Doch ihm wurde ruhig und besonnen beschieden: „Euer Vater hat die Stadt freiwillig verlassen. Er kann jederzeit zurückkommen. Aber er muss Rechenschaft ablegen und das Geld herausgeben. Wenn Ihr das nicht anerkennt, reitet fort und stört nicht länger den Frieden unserer Stadt!“


Voller Wut riss Wulflam den linken Handschuh herunter und schleuderte ihn dem Ratsherrn ins Gesicht. Darauf preschten die drei Brüder davon.

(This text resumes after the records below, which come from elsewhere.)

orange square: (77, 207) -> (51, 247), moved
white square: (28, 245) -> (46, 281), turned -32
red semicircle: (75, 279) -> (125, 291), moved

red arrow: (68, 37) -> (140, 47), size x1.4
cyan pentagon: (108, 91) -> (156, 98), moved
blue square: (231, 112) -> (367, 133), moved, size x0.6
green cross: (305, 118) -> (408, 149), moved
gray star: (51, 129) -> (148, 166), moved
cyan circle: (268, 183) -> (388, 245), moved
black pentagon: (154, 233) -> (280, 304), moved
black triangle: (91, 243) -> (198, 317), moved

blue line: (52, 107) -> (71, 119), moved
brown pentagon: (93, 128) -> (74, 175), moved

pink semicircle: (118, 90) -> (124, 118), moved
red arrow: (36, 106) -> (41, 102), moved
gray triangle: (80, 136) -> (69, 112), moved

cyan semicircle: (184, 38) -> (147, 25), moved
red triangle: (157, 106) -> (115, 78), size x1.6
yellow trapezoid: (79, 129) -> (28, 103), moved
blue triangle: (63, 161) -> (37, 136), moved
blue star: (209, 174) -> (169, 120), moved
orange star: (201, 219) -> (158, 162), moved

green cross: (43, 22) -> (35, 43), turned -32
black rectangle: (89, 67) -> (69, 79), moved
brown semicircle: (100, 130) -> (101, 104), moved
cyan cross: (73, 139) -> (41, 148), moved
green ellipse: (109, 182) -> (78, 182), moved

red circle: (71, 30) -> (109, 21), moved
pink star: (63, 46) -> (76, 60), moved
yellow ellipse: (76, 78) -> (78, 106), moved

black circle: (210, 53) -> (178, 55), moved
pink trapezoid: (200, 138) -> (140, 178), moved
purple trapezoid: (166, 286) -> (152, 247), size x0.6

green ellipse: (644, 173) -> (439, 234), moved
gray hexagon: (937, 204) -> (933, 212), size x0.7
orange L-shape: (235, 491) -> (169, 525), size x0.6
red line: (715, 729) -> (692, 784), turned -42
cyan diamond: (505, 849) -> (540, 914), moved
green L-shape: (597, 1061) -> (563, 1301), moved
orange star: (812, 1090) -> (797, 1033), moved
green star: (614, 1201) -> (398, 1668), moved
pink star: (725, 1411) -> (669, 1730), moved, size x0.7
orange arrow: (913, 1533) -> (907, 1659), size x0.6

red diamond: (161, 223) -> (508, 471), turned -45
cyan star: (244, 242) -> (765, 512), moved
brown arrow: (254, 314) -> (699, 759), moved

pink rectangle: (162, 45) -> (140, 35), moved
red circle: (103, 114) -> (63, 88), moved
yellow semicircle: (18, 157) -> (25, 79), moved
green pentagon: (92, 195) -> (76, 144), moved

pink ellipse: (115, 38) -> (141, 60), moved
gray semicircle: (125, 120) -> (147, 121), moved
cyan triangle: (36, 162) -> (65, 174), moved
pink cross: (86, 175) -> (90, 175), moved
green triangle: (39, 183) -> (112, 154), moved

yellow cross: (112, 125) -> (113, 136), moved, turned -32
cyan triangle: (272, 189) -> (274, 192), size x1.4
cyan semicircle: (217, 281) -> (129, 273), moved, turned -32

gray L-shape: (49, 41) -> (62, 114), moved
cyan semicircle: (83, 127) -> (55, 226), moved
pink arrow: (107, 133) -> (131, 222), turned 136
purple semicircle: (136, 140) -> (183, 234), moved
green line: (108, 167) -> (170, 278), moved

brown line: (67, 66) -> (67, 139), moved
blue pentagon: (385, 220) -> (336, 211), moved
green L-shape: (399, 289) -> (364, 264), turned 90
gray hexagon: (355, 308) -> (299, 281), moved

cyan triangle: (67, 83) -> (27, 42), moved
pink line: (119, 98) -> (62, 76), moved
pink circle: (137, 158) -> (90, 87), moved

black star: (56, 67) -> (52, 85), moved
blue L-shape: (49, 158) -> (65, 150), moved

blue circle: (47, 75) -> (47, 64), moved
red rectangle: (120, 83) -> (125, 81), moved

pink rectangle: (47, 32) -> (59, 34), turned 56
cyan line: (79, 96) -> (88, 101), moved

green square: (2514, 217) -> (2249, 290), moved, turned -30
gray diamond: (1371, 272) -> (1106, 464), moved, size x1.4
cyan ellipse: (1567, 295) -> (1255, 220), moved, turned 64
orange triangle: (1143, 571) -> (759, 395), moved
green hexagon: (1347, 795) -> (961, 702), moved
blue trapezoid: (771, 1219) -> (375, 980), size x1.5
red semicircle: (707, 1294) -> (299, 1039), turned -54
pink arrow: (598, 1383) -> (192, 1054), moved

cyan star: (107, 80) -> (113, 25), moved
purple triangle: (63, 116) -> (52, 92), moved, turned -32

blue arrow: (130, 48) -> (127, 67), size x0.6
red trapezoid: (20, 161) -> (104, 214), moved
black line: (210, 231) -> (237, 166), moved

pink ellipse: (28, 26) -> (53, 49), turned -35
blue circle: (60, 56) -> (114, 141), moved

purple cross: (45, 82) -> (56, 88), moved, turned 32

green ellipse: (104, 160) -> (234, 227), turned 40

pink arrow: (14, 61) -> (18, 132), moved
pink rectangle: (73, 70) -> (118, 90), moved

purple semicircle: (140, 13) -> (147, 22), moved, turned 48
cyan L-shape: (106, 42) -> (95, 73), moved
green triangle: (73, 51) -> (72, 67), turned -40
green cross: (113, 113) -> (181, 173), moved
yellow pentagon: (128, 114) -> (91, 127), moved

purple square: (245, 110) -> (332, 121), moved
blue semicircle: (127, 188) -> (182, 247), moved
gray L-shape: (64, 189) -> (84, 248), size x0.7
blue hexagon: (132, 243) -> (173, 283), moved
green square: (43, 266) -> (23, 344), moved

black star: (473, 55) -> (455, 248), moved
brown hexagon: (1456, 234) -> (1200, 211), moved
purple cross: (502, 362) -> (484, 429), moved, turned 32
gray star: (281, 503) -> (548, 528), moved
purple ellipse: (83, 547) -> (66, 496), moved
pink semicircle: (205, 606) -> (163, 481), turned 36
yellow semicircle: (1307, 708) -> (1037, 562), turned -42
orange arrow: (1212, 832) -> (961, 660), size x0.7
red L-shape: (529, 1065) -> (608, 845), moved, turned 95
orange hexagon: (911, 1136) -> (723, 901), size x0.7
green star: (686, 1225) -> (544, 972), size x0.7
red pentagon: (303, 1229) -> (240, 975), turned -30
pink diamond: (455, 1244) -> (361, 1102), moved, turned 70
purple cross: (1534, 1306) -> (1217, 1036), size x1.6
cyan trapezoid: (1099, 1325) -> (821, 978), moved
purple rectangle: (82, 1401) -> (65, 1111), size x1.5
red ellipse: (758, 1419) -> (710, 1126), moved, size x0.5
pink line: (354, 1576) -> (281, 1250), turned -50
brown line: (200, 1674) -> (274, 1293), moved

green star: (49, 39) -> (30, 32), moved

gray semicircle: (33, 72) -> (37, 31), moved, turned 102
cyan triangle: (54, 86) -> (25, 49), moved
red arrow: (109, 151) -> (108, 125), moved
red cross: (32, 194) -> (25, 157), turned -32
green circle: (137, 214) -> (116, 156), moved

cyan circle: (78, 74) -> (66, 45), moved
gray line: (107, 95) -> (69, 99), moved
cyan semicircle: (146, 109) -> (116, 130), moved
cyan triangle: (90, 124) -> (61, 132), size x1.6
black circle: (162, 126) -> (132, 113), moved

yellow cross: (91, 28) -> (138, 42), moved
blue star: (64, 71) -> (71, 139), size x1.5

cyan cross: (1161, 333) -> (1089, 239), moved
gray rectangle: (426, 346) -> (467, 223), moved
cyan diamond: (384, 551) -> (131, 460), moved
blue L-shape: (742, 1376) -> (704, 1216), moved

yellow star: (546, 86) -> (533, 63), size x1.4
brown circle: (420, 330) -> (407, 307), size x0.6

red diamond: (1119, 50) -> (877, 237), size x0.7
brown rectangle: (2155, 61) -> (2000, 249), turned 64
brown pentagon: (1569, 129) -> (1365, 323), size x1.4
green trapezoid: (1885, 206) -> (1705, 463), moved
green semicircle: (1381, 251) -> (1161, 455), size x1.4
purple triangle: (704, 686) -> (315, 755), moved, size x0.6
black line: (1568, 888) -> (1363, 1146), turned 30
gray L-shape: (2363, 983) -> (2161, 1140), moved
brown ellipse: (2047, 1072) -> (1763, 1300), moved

Zur gleichen Zeit war es Vater Wulflam gewährt worden, sein Anliegen auf dem Hansetag vorzutragen. Er schilderte, wie die Stralsunder eine Bürgerschaft eingesetzt und den Rat entmachtet hätten. Wie er selber mit dem Tode bedroht worden war und aus der Stadt fliehen musste. Er schilderte die angeblichen Verbrechen der Stadt in glühenden Farben, wobei er natürlich zu erwähnen vergaß, dass er versehentlich die Stadtkasse mitgenommen hatte. Und sein Wort hatte immer noch Gewicht. Ganz nach seinen Wünschen wurde ein Brief an die Stadt aufgesetzt, worin der Rat aufgefordert wurde, Wulflam wieder als Bürgermeister einzusetzen und die Reformen rückgängig zu machen. Andernfalls drohte die Verhansung*.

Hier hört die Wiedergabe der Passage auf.